Поев, Олежка улёгся на койку. Днём он никогда не спал, но что делать здесь? Медсестра, повозившись, минут пятнадцать в процедурной, вошла в палату. Олежка, на всякий, прикинулся, что спит. Сестра немного понаблюдала, и убедившись что Олежка ритмично сопит, а Олежка давно знал что именно ритмичное дыхание признак сна, сняла халат. Трудно было не выдать себя, но Олежка смог. Роскошная, взрослая деваха, в одних трусиках. Такое стоит и промывания, пожалуй. Сестра легла на соседнюю койку, повозилась пару минут и мирно засопела лёжа на спине.

 

Жарко. Солнечные лучи, пробиваясь сквозь прозрачную листву, падали на пушистые холмики неги, колыхающиеся в такт сердцу молодой медсестры. Мраморно-розовая кожа с голубыми прожилками вен, казалось, светится изнутри. Дорожка тончайшего пушка уводит под резинку трусиков. Олежка посмотрел на дверь, ты была прикрыта лишь москитной сеткой. Ничего не стоит сдриснуть сейчас, но, когда Олежка насладится ещё такими роскошными грудями? и он принял решение остаться. Тем более что план побега натыкался на невозможность покинуть лагерь, дороги домой он не знал.

— Нравлюсь, что ли? — лукаво подмигнула сестра.

Олежка так увлёкся, что забыл про то, что притворяется спящим.

— Я тока проснулся,  — соврал он.

— Да, я заметила, с полчаса назад. Бабником вырастешь Олежка.
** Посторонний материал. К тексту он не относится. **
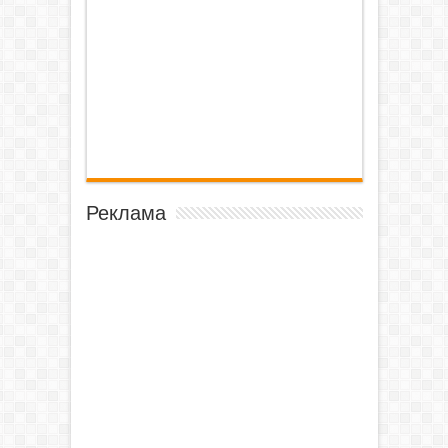
Реклама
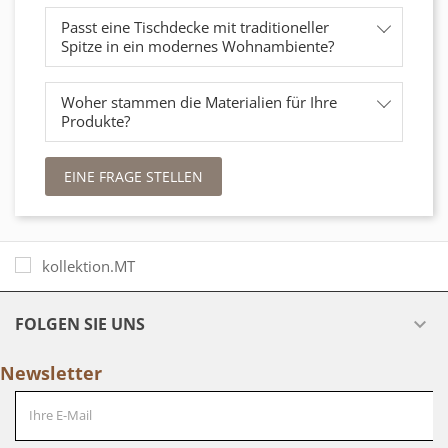
Passt eine Tischdecke mit traditioneller
Spitze in ein modernes Wohnambiente?
Woher stammen die Materialien für Ihre
Produkte?
EINE FRAGE STELLEN
FOLGEN SIE UNS

Newsletter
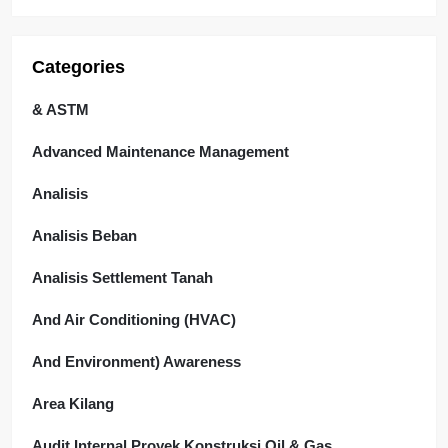
Categories
& ASTM
Advanced Maintenance Management
Analisis
Analisis Beban
Analisis Settlement Tanah
And Air Conditioning (HVAC)
And Environment) Awareness
Area Kilang
Audit Internal Proyek Konstruksi Oil & Gas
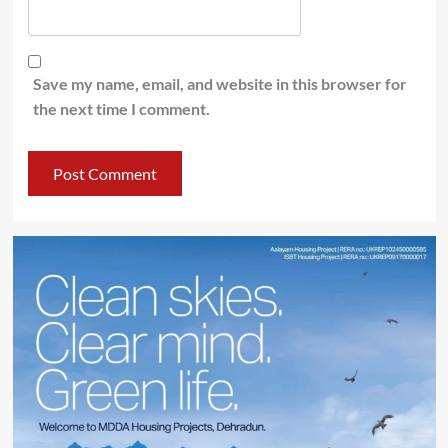
Save my name, email, and website in this browser for
the next time I comment.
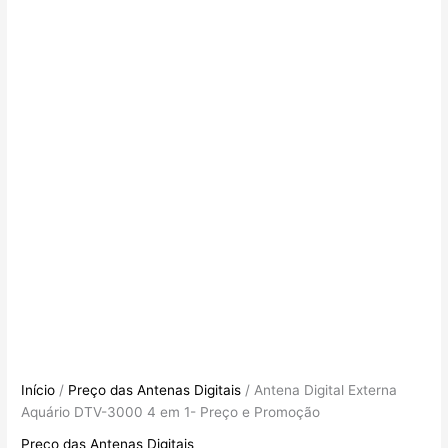
Início
/
Preço das Antenas Digitais
/ Antena Digital Externa
Aquário DTV-3000 4 em 1- Preço e Promoção
Preço das Antenas Digitais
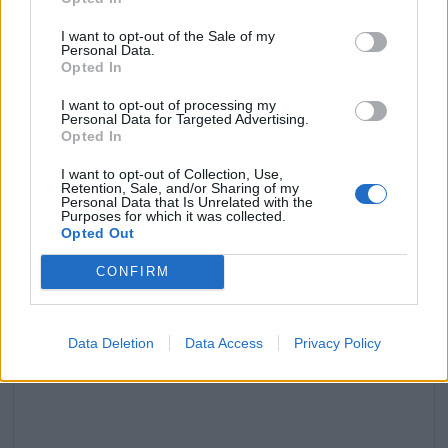
I want to opt-out of the Sale of my
Personal Data.
The Voice : Qui est cette candidate qui a abandonné
Opted In
la compétition à quelques jours de la finale ?
I want to opt-out of processing my
Personal Data for Targeted Advertising.
18 mai 2024
Opted In
I want to opt-out of Collection, Use,
Retention, Sale, and/or Sharing of my
Personal Data that Is Unrelated with the
Laisser un commentaire
Purposes for which it was collected.
Opted Out
Votre adresse e-mail ne sera pas publiée.
Les champs
CONFIRM
obligatoires sont indiqués avec
*
COMMENTAIRE
*
Data Deletion
Data Access
Privacy Policy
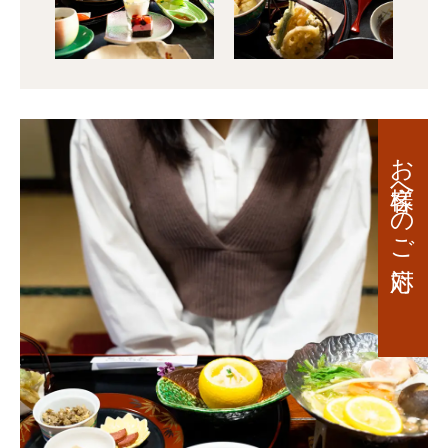
お客様へのご対応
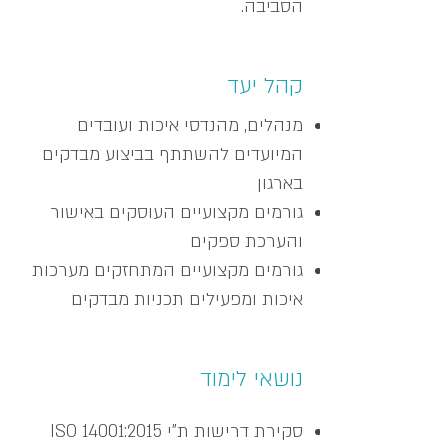
הסביבה.
קהל יעד
מנהלים, מהנדסי איכות ועובדים
המיועדים להשתתף בביצוע מבדקים
בארגון
גורמים מקצועיים העוסקים באישור
והערכת ספקים
גורמים מקצועיים המתחזקים מערכות
איכות ומפעילים תכניות מבדקים
נושאי לימוד
סקירת דרישות ת"י ISO 14001:2015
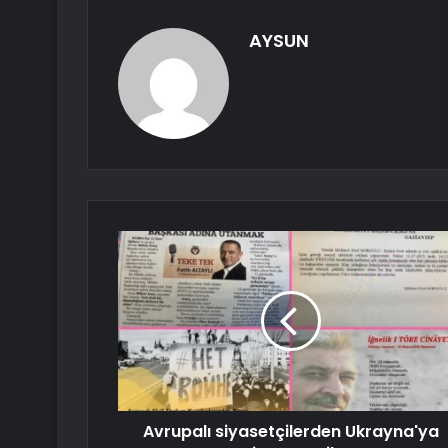
AYSUN
Avrupalı ​​siyasetçilerden Ukrayna'ya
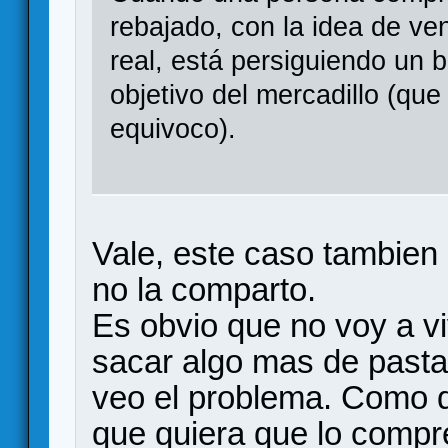
rebajado, con la idea de ven
real, está persiguiendo un 
objetivo del mercadillo (qu
equivoco).
Vale, este caso tambien 
no la comparto.
Es obvio que no voy a vi
sacar algo mas de pasta 
veo el problema. Como d
que quiera que lo compr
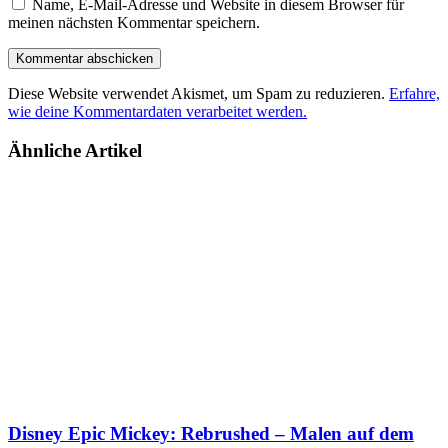
Name, E-Mail-Adresse und Website in diesem Browser für
meinen nächsten Kommentar speichern.
Diese Website verwendet Akismet, um Spam zu reduzieren.
Erfahre,
wie deine Kommentardaten verarbeitet werden.
Ähnliche Artikel
Disney Epic Mickey: Rebrushed – Malen auf dem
Ну-ка ладошки покажи.

Олежка протянул руки. Сестра осмотрела ладошки с обеих сторон.

— А какие сильные ладошки у нас, без дела, на тебе масло, сделай мне массаж.

— Я не умею.

— Ты начни, там само пойдёт. А за это я отпущу тебя после тихого часа.

 

Сестра вытянулась на койке, а Олежка положил свои ладошки ей на круп, он почувствовал, как под его длинными пальцами затрепетал нежный животик.
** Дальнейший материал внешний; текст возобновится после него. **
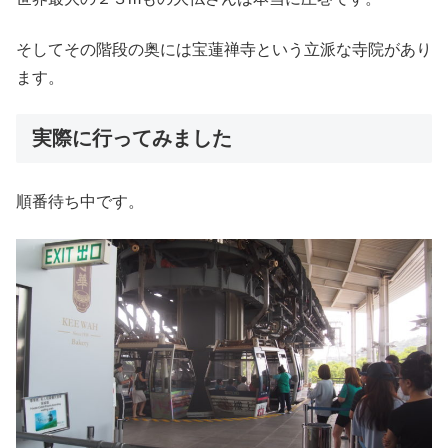
そしてその階段の奥には宝蓮禅寺という立派な寺院があり
ます。
実際に行ってみました
順番待ち中です。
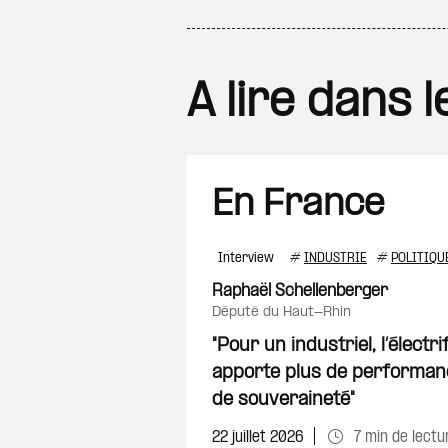
A lire dans 
En France
Interview
#
INDUSTRIE
#
POLITIQU
Raphaël Schellenberger
député du Haut-Rhin
"Pour un industriel, l’électr
apporte plus de performanc
de souveraineté"
22 juillet 2026
7 min de lectu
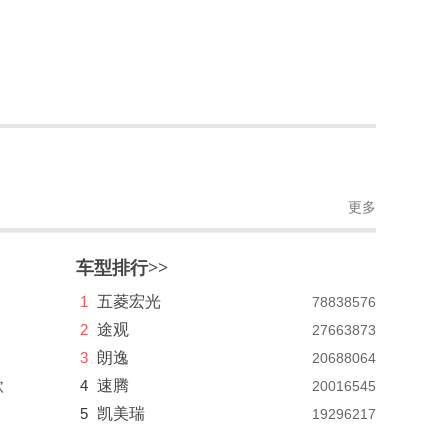
更多
车型排行>>
1
五菱宏光
78838576
2
途观
27663873
3
朗逸
20688064
款
4
速腾
20016545
5
凯美瑞
19296217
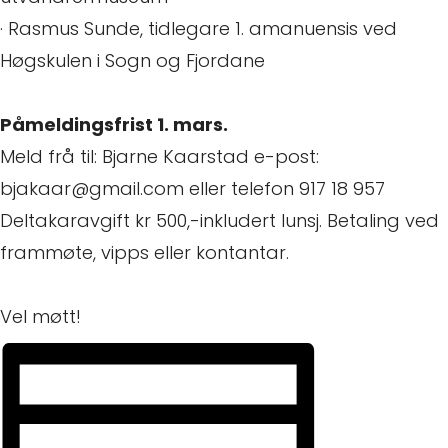
· Rasmus Sunde, tidlegare 1. amanuensis ved
Høgskulen i Sogn og Fjordane
Påmeldingsfrist 1. mars.
Meld frå til: Bjarne Kaarstad e-post:
bjakaar@gmail.com eller telefon 917 18 957
Deltakaravgift kr 500,-inkludert lunsj. Betaling ved
frammøte, vipps eller kontantar.
Vel møtt!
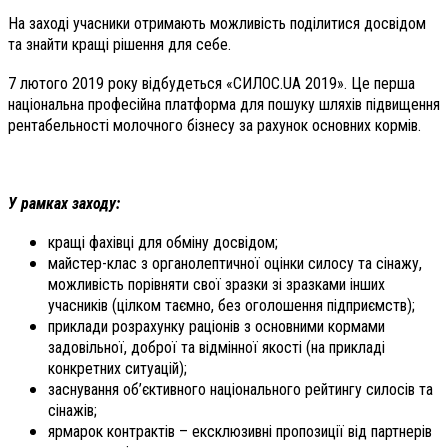
На заході учасники отримають можливість поділитися досвідом
та знайти кращі рішення для себе.
7 лютого 2019 року відбудеться «СИЛОС.UA 2019». Це перша
національна професійна платформа для пошуку шляхів підвищення
рентабельності молочного бізнесу за рахунок основних кормів.
У рамках заходу:
кращі фахівці для обміну досвідом;
майстер-клас з органолептичної оцінки силосу та сінажу,
можливість порівняти свої зразки зі зразками інших
учасників (цілком таємно, без оголошення підприємств);
приклади розрахунку раціонів з основними кормами
задовільної, доброї та відмінної якості (на прикладі
конкретних ситуацій);
заснування об’єктивного національного рейтингу силосів та
сінажів;
ярмарок контрактів – ексклюзивні пропозиції від партнерів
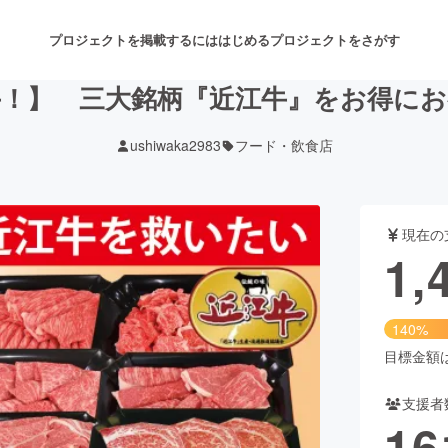
プロジェクトを掲載するには
はじめる
プロジェクトをさがす
！】 三大銘柄『近江牛』をお得に
ushiwaka2983
フード・飲食店
注目のリターン
注目の新着プロジェクト
募集終了が近いプロジェクト
も
現在の
音楽
舞台・パフォーマンス
1,
ゲーム・サービス開発
フード・飲食店
140%
書籍・雑誌出版
アニメ・漫画
目標金額は1
支援者
チャレンジ
ビューティー・ヘルスケ
16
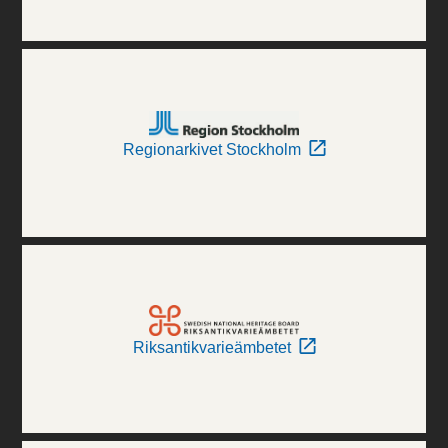
Regionarkivet Stockholm
Riksantikvarieämbetet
— Ох, как ты смело начал, ну-ка, давай сначала повыше.

Олежка пробежал пальцами по каждому рёбрышку медсестры. Та вздрагивала и всхлипывала при каждом прикосновении, но останавливаться не велела. А потом, она легла на спину.

— Да где ж ты этому научился? А животик мне помни, нежно.

Олежка положил свои ладошки на живот медсестры и закрыл глаза. Вскоре пальцы сами знали, что делать и Олежка не открывал глаз. Он изучил каждый сантиметр женского тела, от ключиц, до пяток, а тело в это время вздыхало и извивалось. Олежка понимал, что ей это нравится. И он был нежен. В одно из касаний, пальцы поднырнули под резинку и запутались в густой растительности.

— Да какой же ты быстрый, нельзя в трусы лезть при первом свидании, Олежка, — засмеялась сестра, — мой руки и дуй в отряд, и никому не говори о том, что здесь было, всё равно не поверят.

 

За ужином, Олежка рассказал, как его обманули и как он насладился медсестрой. В первое поверили, как оказалось, не его одного обманули, это рядовая практика в данном лагере, а во второе не поверили.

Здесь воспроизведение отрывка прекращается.